A Beijing-based aviation industry investment company reportedly renewed its attempt to acquire stakes in a Ukrainian aircraft engine manufacturer and the application is being reviewed by the Ukrainian antitrust authority, Global Times reported.
The Ukrainian company, which has built engines for the world’s largest transport aircraft the An-225, could help China boost its aeroengine industry if the deal materializes, Chinese analysts said.
Skyrizon, also known as Beijing Tianjiao Aviation Industry Investment Company, is waiting for the result of an assessment by the Antimonopoly Committee of Ukraine, the report said.
The result will be announced after July 22, according to a reorganization note between Skyrizon and Beijing Xinwei Technology Group Co published on the website of the Shanghai Stock Exchange by Xinwei Technology.
Skyrizon and Xinwei Technology are under the control of the same legal representative, according to tianyancha.com, a business inquiry service provider.

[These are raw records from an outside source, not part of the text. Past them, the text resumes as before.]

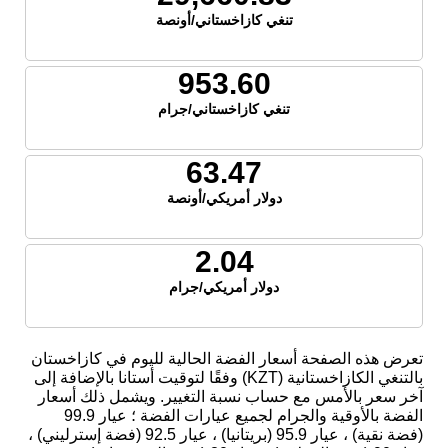
تنغي كازاخستاني/أونصة
953.60
تنغي كازاخستاني/جرام
63.47
دولار أمريكي/أونصة
2.04
دولار أمريكي/جرام
تعرض هذه الصفحة أسعار الفضة الحالية لليوم في كازاخستان
بالتنغي الكازاخستانية (KZT) وفقًا لتوقيت أستانا بالإضافة إلى
آخر سعر بالأمس مع حساب نسبة التغيير. ويشمل ذلك أسعار
الفضة بالأوقية والجرام لجميع عيارات الفضة ؛ عيار 99.9
(فضة نقية) ، عيار 95.9 (بريتانيا) ، عيار 92.5 (فضة إسترليني) ،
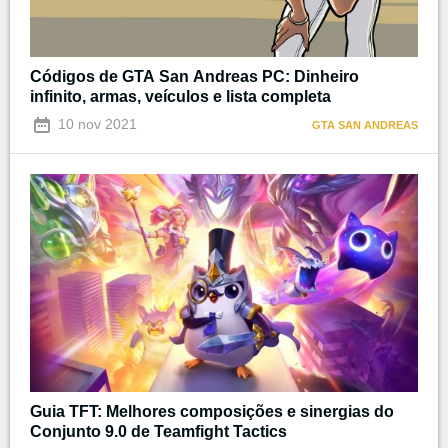
Códigos de GTA San Andreas PC: Dinheiro
infinito, armas, veículos e lista completa
10 nov 2021
GTA SAN ANDREAS
Guia TFT: Melhores composições e sinergias do
Conjunto 9.0 de Teamfight Tactics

The new application was handed to the relevant Ukraine government authority on June 7 and accepted on June 21. Skyrizon would own more than 50% of Motor Sich if the acquisition works, read the note.
China has 13 types and more than 1,200 aircraft engines built by Motor Sich, the note said.

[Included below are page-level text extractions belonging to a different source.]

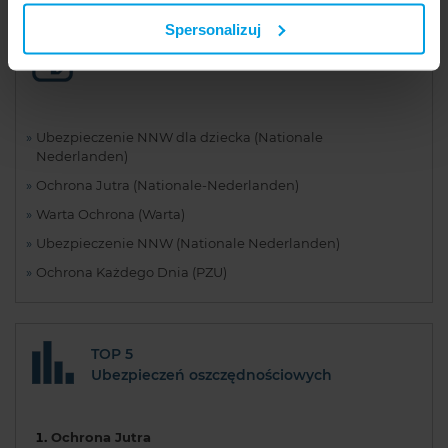
usług. Prosimy o Twoją zgodę. ...
Spersonalizuj
Opis ubezpieczeń
Ubezpieczenie NNW dla dziecka (Nationale
Nederlanden)
Ochrona Jutra (Nationale-Nederlanden)
Warta Ochrona (Warta)
Ubezpieczenie NNW (Nationale Nederlanden)
Ochrona Każdego Dnia (PZU)
TOP 5
Ubezpieczeń oszczędnościowych
Ochrona Jutra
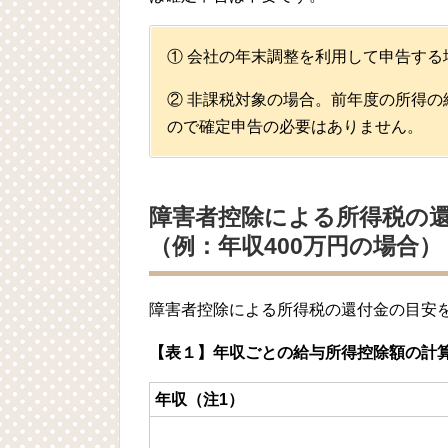
① 会社の年末調整を利用して申告する
② 非課税対象の場合。前年度の所得の
ので確定申告の必要はありません。
障害者控除による所得税の
（例：年収400万円の場合）
障害者控除による所得税の還付金の目安を
【表１】年収ごとの給与所得控除額の計
年収（注1）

But the US is unhappy about Motor Sich’s dealings with China, saying there might be national security risks from foreign investment transactions, the Washington Post reported in May.
The Ukrainian company lost its Russian clients when relations between the two countries broke down, according to the report.
Established in 1907, Motor Sich is considered one of the largest advanced aircraft engine manufacturers in the world and produces engines including turbofans, turboshafts and turboprops.
China still lags behind the world’s top level in aeroengines, an anonymous military expert told the Global Times.
China could close the gap on the foreign aeroengine industry and boost its domestic aeroengine supply if the acquisition becomes successful, the company note said.